Row blows up over Durham County Council's welfare budget

A row has blown up over Durham County Council's spending of the Welfare Assistance Scheme cash it was given by the Government

Councillor Owen Temple of Durham County Council's Liberal Democrats
Councillor Owen Temple of Durham County Council's Liberal Democrats

A council has come under fire for spending cash aimed at people in crisis on “pet projects”.

Durham County Council was handed almost £2m by the Government to help some of the area’s poorest and most vulnerable people as they struggle to cope with changes to the benefit system.

The money came as the Department for Work Pensions scrapped crisis loans, but it has emerged just a small portion of the Welfare Assistance Scheme cash – around £300,000 – has gone to individuals in need.

Around £640,000 will go into community projects and a scheme to help people find work or set up their own business, but the council said demand for the cash has been extremely low.

Liberal Democrat group leader Amanda Hopgood said the Labour-dominated council was “heartless” and that the money should be spent directly on individuals.

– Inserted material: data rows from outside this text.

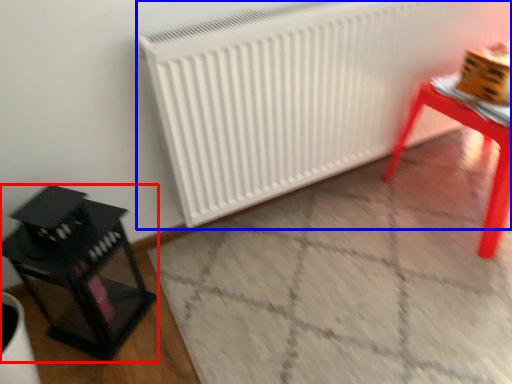 Question: Among these objects, which one is nearest to the camera, furniture (highlighted by a red box) or radiator (highlighted by a blue box)?

Choices:
 (A) furniture
 (B) radiator

Answer: (A) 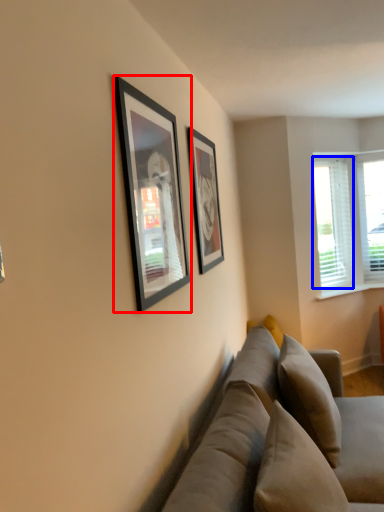 Question: Which object is further to the camera taking this photo, picture frame (highlighted by a red box) or window screen (highlighted by a blue box)?

Choices:
 (A) picture frame
 (B) window screen

Answer: (B) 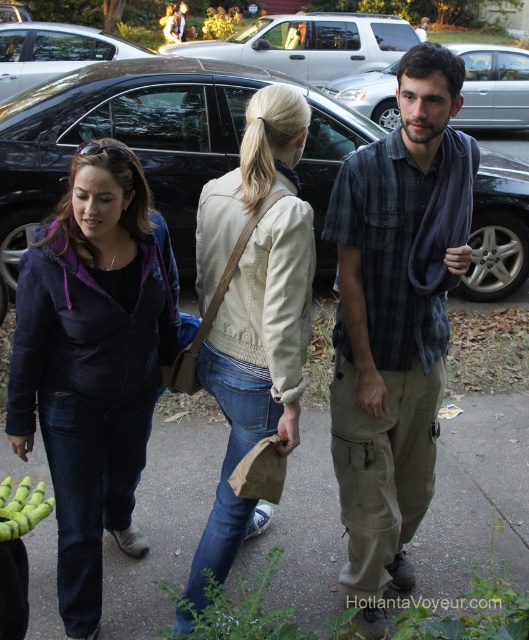 Question: Which of the following is the farthest from the observer?

Choices:
 (A) (124, 182)
 (B) (276, 132)

Answer: (B)

Question: Does plaid cotton shirt at center have a greater width compared to black matte car at center?

Choices:
 (A) no
 (B) yes

Answer: (A)

Question: Does plaid cotton shirt at center appear on the left side of black matte car at center?

Choices:
 (A) no
 (B) yes

Answer: (A)

Question: Is brown paper bag at center to the right of glossy black car at center from the viewer's perspective?

Choices:
 (A) yes
 (B) no

Answer: (A)

Question: Which object is closer to the camera taking this photo?

Choices:
 (A) beige leather jacket at center
 (B) plaid cotton shirt at center
 (C) purple matte jacket at left

Answer: (C)

Question: Which point is closer to the camera?

Choices:
 (A) (3, 529)
 (B) (153, 634)

Answer: (A) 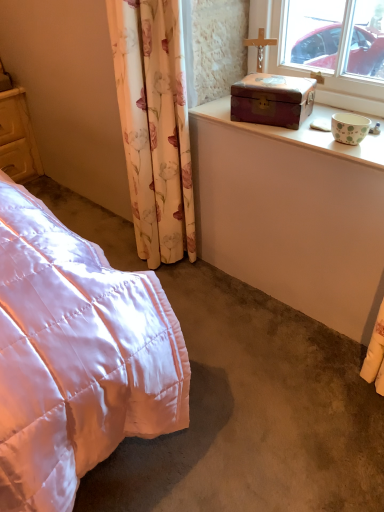 Question: Could matte yellow wooden cupboard at left be considered to be inside wooden box at upper right?

Choices:
 (A) no
 (B) yes

Answer: (A)

Question: Is wooden box at upper right shorter than matte yellow wooden cupboard at left?

Choices:
 (A) no
 (B) yes

Answer: (B)

Question: Is wooden box at upper right outside matte yellow wooden cupboard at left?

Choices:
 (A) no
 (B) yes

Answer: (B)

Question: Does wooden box at upper right have a greater width compared to matte yellow wooden cupboard at left?

Choices:
 (A) yes
 (B) no

Answer: (B)

Question: Is wooden box at upper right turned away from matte yellow wooden cupboard at left?

Choices:
 (A) no
 (B) yes

Answer: (A)

Question: From the image's perspective, is wooden box at upper right above or below matte yellow wooden cupboard at left?

Choices:
 (A) below
 (B) above

Answer: (A)

Question: From their relative heights in the image, would you say wooden box at upper right is taller or shorter than matte yellow wooden cupboard at left?

Choices:
 (A) tall
 (B) short

Answer: (B)

Question: Would you say wooden box at upper right is inside or outside matte yellow wooden cupboard at left?

Choices:
 (A) outside
 (B) inside

Answer: (A)

Question: Relative to matte yellow wooden cupboard at left, is wooden box at upper right in front or behind?

Choices:
 (A) front
 (B) behind

Answer: (A)

Question: Would you say floral fabric curtain at left is to the left or to the right of matte yellow wooden cupboard at left in the picture?

Choices:
 (A) left
 (B) right

Answer: (B)

Question: Is point (180, 75) closer or farther from the camera than point (31, 138)?

Choices:
 (A) farther
 (B) closer

Answer: (B)

Question: Is floral fabric curtain at left wider or thinner than matte yellow wooden cupboard at left?

Choices:
 (A) thin
 (B) wide

Answer: (A)

Question: Is floral fabric curtain at left spatially inside matte yellow wooden cupboard at left, or outside of it?

Choices:
 (A) inside
 (B) outside

Answer: (B)

Question: Based on their positions, is wooden box at upper right located to the left or right of floral fabric curtain at left?

Choices:
 (A) right
 (B) left

Answer: (A)

Question: In terms of width, does wooden box at upper right look wider or thinner when compared to floral fabric curtain at left?

Choices:
 (A) wide
 (B) thin

Answer: (B)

She said: “They are quick to condemn any change in welfare benefit rules nationally, claiming to speak for the poor and destitute, but as soon as they are provided with the cash to distribute to vulnerable people in this county they choose to spend it on themselves.”

The scheme will cease in 2015 when the Government funding runs out and the Journal understands demand for the cash is rising as benefit cuts continue to bite.

Lib Dem councillor Owen Temple added: “We’re disappointed that future funding will be discontinued after next year, but that was all the more reason not to spend this money on other schemes but to fund Welfare Assistance for as long as possible whilst the economy recovers and we are better able to find the money locally.”

Roger Goodes, head of policy and communications, Durham County Council, said: “The level of demand for the council’s welfare assistance scheme has not been as high as we had anticipated, which is a common picture across the region.

“However we are committed to using all of the funding available to help those affected by welfare changes and we are working closely with partners and agencies to make sure that happens.

“We have invested £140,000 into grass root projects in recognition of the successful local schemes already established through our Area Action Partnerships.

“These include welfare reform champions and others which have provided support on learning and skills, budgeting and money management directly to local residents.

“A further £500,000 will help young people get into work or start their own business.

“We have a targeted programme of communications to raise awareness of this support and any underspend will be used to continue to support residents affected after the government’s funding comes to an end at the end of March 2015.”